When I was in the Marines, I once had an assignment to unpack and de-grease new M1-A rifles that had been coated with cosmoline on all of the metal parts. The rifles were new and I don't know how long they had been packed in the cosmoline but, in that case, it didn't seem to have hurt the stocks. Nasty job, I'm glad it lasted only about a week.
 
AS promised here is a link to view the finished rifle. Many thanks to all who advised me on the finish of the rifle. I was very surprised at how well your formula worked Dave! As this is my first build, I did not know what to expect for the results, they were better than I had hoped for and the new owner is extremely happy with his upgraded Pedersoli rifle.

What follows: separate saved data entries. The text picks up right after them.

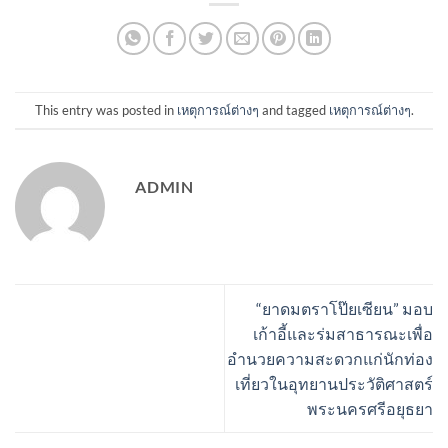
This entry was posted in
เหตุการณ์ต่างๆ
and tagged
เหตุการณ์ต่างๆ
.
ADMIN
“ยาดมตราโป๊ยเซียน” มอบ
เก้าอี้และร่มสาธารณะเพื่อ
อำนวยความสะดวกแก่นักท่อง
เที่ยวในอุทยานประวัติศาสตร์
พระนครศรีอยุธยา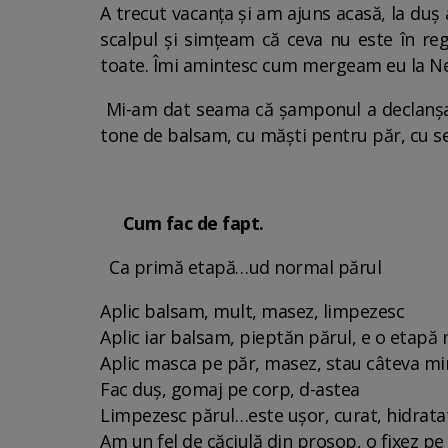
A trecut vacanța și am ajuns acasă, la duș
scalpul și simțeam că ceva nu este în re
toate. Îmi amintesc cum mergeam eu la Ne
Mi-am dat seama că șamponul a declanșat s
tone de balsam, cu măști pentru păr, cu ser
Cum fac de fapt.
Ca primă etapă…ud normal părul
Aplic balsam, mult, masez, limpezesc
Aplic iar balsam, pieptăn părul, e o etapă 
Aplic masca pe păr, masez, stau câteva m
Fac duș, gomaj pe corp, d-astea
Limpezesc părul…este ușor, curat, hidrata
Am un fel de căciulă din prosop, o fixez pe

Love this place! :hatsoff:

Please scroll to the bottom of the page for the rifle build, Linky; Bucks county rifle build
 
Woodturners use a finish called shine juice, a combination of BLO, shellac and denatured alcohol. It dries to the touch with just the heat of friction on the turning wood. However, you must use dewaxed shellac or second and following coats will not stick properly. It is similar to the period correct French polish on very high end colonial furniture that extremely wealthy folks might have had. This is elbow grease intensive and leaves a very glossy finish like glass. If there was ever a chance of needing to apply anything over the finish, do not apply wax.